Drifting B31 iceberg, six times larger than Manhattan, is under watch by NASA scientists

The B31 iceberg, six times larger than the borough of Manhattan, is large enough to warrant special attention from NASA.

In November 2013, the giant iceberg broke free from the Pine Island Glacier in Antarctica. This is a fairly unusual place to observe such pieces breaking free from the frozen continent. The ice shelf at the glacier has been moving about two-and-a-half miles per year. The area has been closely monitored by researchers who believe global warming may be leading to retreat of ice at the landmark.

The floating frozen mountain is roughly 20 miles in length by 12.5 miles wide, giving it a total area of 255 square miles, about half the size of Greater London. Ice composing the floating island is one-third of a mile thick.

After breaking off the glacier, B31 may have partly grounded on the floor of Pine Island Bay, as the massive object rocked from side-to-side.

"The iceberg is now well out of Pine Island Bay and will soon join the more general flow in the Southern Ocean," Grant Bigg of the University of Sheffield said.

No shipping lanes are currently threatened by B31, although the space agency is keeping a careful eye on the island of ice. Federal agencies routinely monitor dozens of icebergs, partly due to difficulties predicting behavior of the ice islands.
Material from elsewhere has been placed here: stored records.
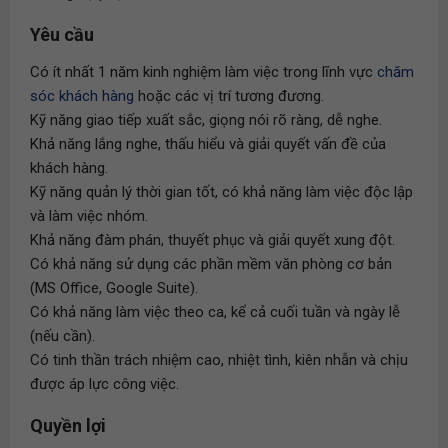
Yêu cầu
Có ít nhất 1 năm kinh nghiệm làm việc trong lĩnh vực
chăm
sóc khách hàng
hoặc các vị trí tương đương.
Kỹ năng giao tiếp xuất sắc, giọng nói rõ ràng, dễ nghe.
Khả năng lắng nghe, thấu hiểu và giải quyết vấn đề của
khách hàng.
Kỹ năng quản lý thời gian tốt, có khả năng làm việc độc lập
và làm việc nhóm.
Khả năng đàm phán, thuyết phục và giải quyết xung đột.
Có khả năng sử dụng các phần mềm văn phòng cơ bản
(MS Office, Google Suite).
Có khả năng làm việc theo ca, kể cả cuối tuần và ngày lễ
(nếu cần).
Có tinh thần trách nhiệm cao, nhiệt tình, kiên nhẫn và chịu
được áp lực công việc.
Quyền lợi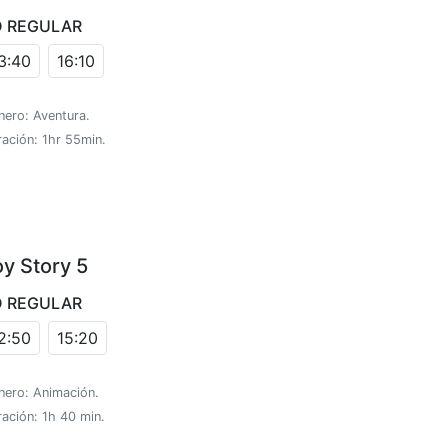
D REGULAR
3:40
16:10
nero: Aventura.
ación: 1hr 55min.
oy Story 5
D REGULAR
2:50
15:20
nero: Animación.
ación: 1h 40 min.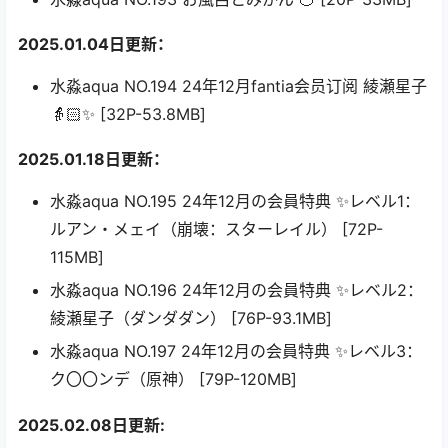
2025.01.04日更新：
水淼aqua NO.194 24年12月fantia会员订阅 綾瀬星子
👵🏻✨ [32P-53.8MB]
2025.01.18日更新：
水淼aqua NO.195 24年12月の会員特典 ✨レベル1：
ルアン・メェイ（崩壊：スターレイル） [72P-
115MB]
水淼aqua NO.196 24年12月の会員特典 ✨レベル2：
綾瀬星子（ダンダダン） [76P-93.1MB]
水淼aqua NO.197 24年12月の会員特典 ✨レベル3：
ク〇〇ンデ（原神） [79P-120MB]
2025.02.08日更新: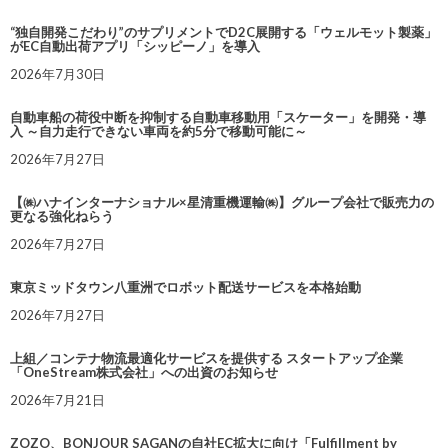
“独自開発こだわり”のサプリメントでD2C展開する「ウェルモット製薬」
がEC自動出荷アプリ「シッピーノ」を導入
2026年7月30日
自動車船の荷役中断を抑制する自動車移動用「スケーター」を開発・導
入 ～自力走行できない車両を約5分で移動可能に～
2026年7月27日
【㈱ハナインターナショナル×星清重機運輸㈱】グループ会社で販売力の
更なる強化ねらう
2026年7月27日
東京ミッドタウン八重洲でロボット配送サービスを本格始動
2026年7月27日
上組／コンテナ物流最適化サービスを提供する スタートアップ企業
「OneStream株式会社」への出資のお知らせ
2026年7月21日
ZOZO、BONJOUR SAGANの自社EC拡大に向け「Fulfillment by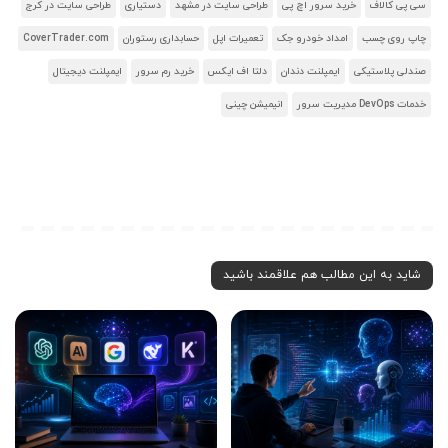
سی پی کالاف
خرید سرور اچ پی
طراحی سایت در مشهد
دستیاری
طراحی سایت در کرج
چاپ روی چسب
امداد خودرو جک
تعمیرات اپل
حسابداری رستوران
CoverTrader.com
صندلی پلاستیکی
ایمپلنت دندان
دلتا اف ایکس
خرید رم سرور
ایمپلنت دیجیتال
خدمات DevOps مدیریت سرور
انیمیشن چینی
شاید به این مطالب هم علاقمند باشید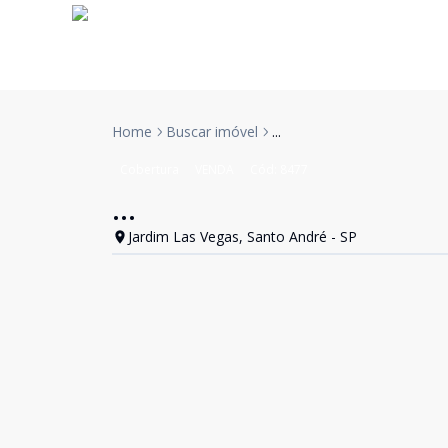
Home
Buscar imóvel
...
Cobertura
VENDA
Cód:
8477
...
Jardim Las Vegas, Santo André - SP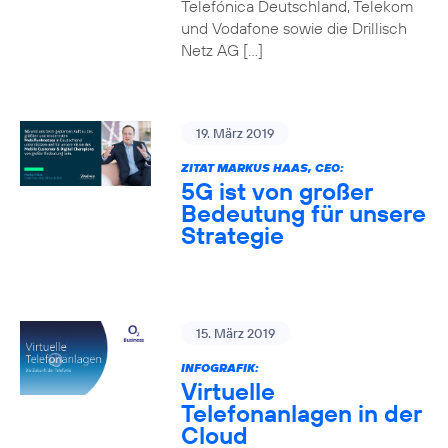
Telefónica Deutschland, Telekom
und Vodafone sowie die Drillisch
Netz AG […]
19. März 2019
ZITAT MARKUS HAAS, CEO:
5G ist von großer
Bedeutung für unsere
Strategie
15. März 2019
INFOGRAFIK:
Virtuelle
Telefonanlagen in der
Cloud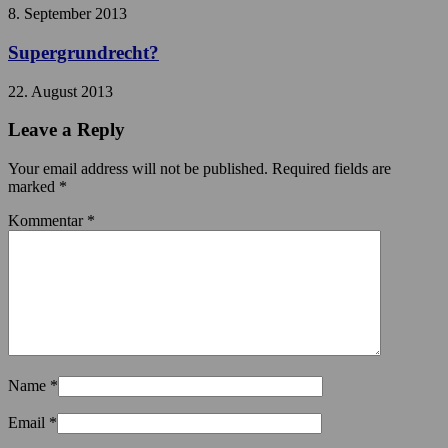
8. September 2013
Supergrundrecht?
22. August 2013
Leave a Reply
Your email address will not be published. Required fields are
marked
*
Kommentar
*
Name
*
Email
*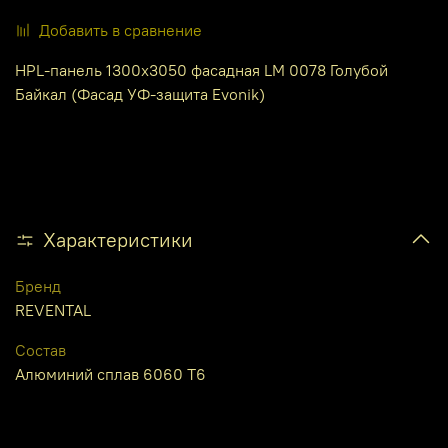
Добавить в сравнение
HPL-панель 1300х3050 фасадная LM 0078 Голубой
Байкал (Фасад УФ-защита Evonik)
Характеристики
Бренд
REVENTAL
Состав
Алюминий сплав 6060 Т6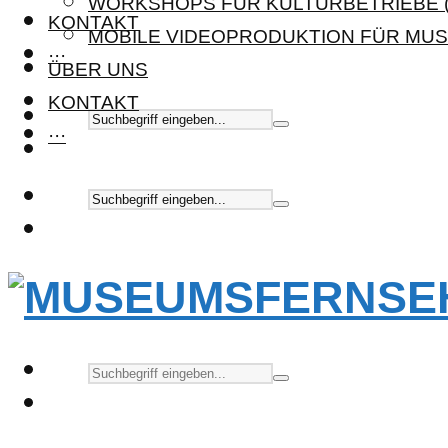
WORKSHOPS FÜR KULTURBETRIEBE (
KONTAKT
MOBILE VIDEOPRODUKTION FÜR MUS
···
ÜBER UNS
KONTAKT
···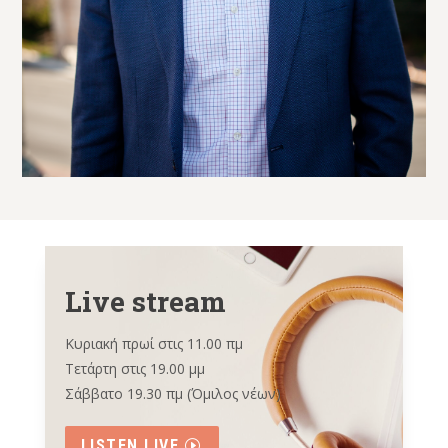
Live stream
Κυριακή πρωί στις 11.00 πμ
Τετάρτη στις 19.00 μμ
Σάββατο 19.30 πμ (Όμιλος νέων)
LISTEN LIVE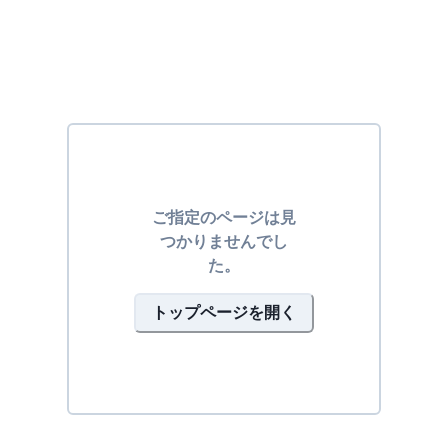
ご指定のページは見
つかりませんでし
た。
トップページを開く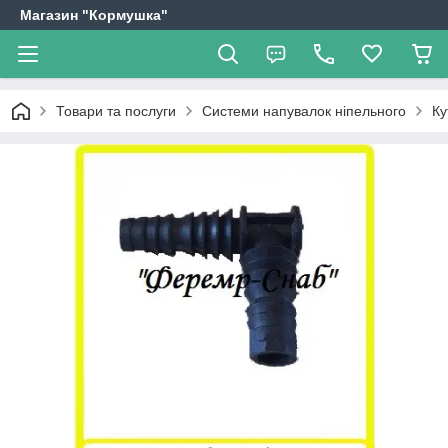
Магазин "Кормушка"
Товари та послуги
Системи напувалок ніпельного
Ку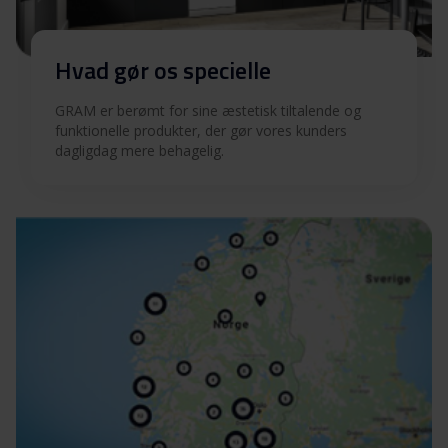
Hvad gør os specielle
GRAM er berømt for sine æstetisk tiltalende og
funktionelle produkter, der gør vores kunders
dagligdag mere behagelig.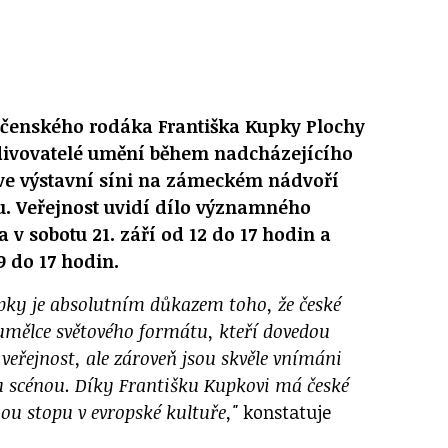
očenského rodáka Františka Kupky Plochy
divovatelé umění během nadcházejícího
ve výstavní síni na zámeckém nádvoří
 Veřejnost uvidí dílo významného
v sobotu 21. září od 12 do 17 hodin a
 9 do 17 hodin.
pky je absolutním důkazem toho, že české
umělce světového formátu, kteří dovedou
 veřejnost, ale zároveň jsou skvěle vnímáni
 scénou. Díky Františku Kupkovi má české
nou stopu v evropské kultuře,"
konstatuje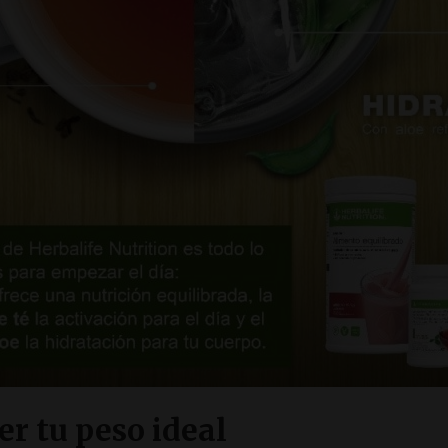
r tu peso ideal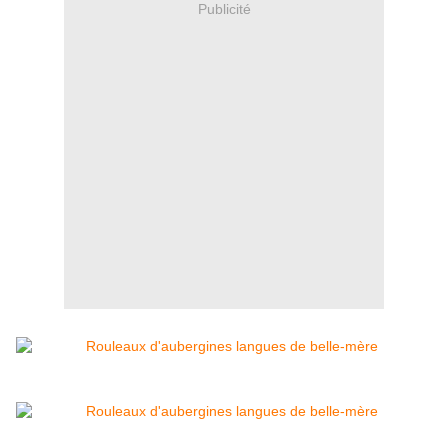
Publicité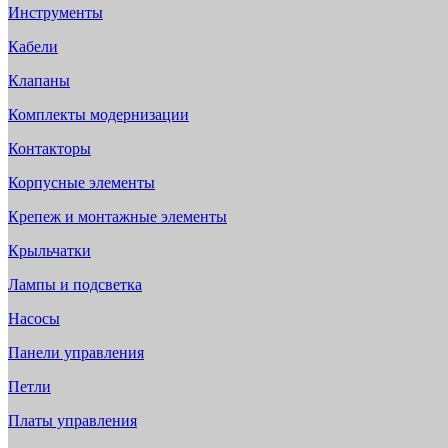
Инструменты
Кабели
Клапаны
Комплекты модернизации
Контакторы
Корпусные элементы
Крепеж и монтажные элементы
Крыльчатки
Лампы и подсветка
Насосы
Панели управления
Петли
Платы управления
"It is hard to predict with certainty where and when these things will drift. Icebergs move pretty slowly, and watching this iceberg will be a waiting game," Kelly Brunt, NASA glaciologist, said.

In the open ocean, it becomes even more difficult to predict the future path of the iceberg then in shallower waters.

"[The iceberg] could take a very long time to melt, well over a year or even longer," Bethan Davies, from the University of Reading, told the press.

The research scientist said she believes B31 could drift to populated shipping lanes, possibly posing a hazard in coming months. As summer approaches in the Northern Hemisphere, winter is coming to Antarctica.

Depending on conditions, B31 could either go around the frozen continent heading west, if it is caught in the coastal counter-current, or eastward if the iceberg enters the wider circumpolar current.

The largest iceberg ever measured, B15, broke off the Ross Ice Shelf of Antarctica in March 2000. At one time, it covered 4,250 miles, roughly the size of the island nation of Jamaica. Fourteen years after it cleaved off the ice shelf, pieces of it are still floating in the waters of Antarctica.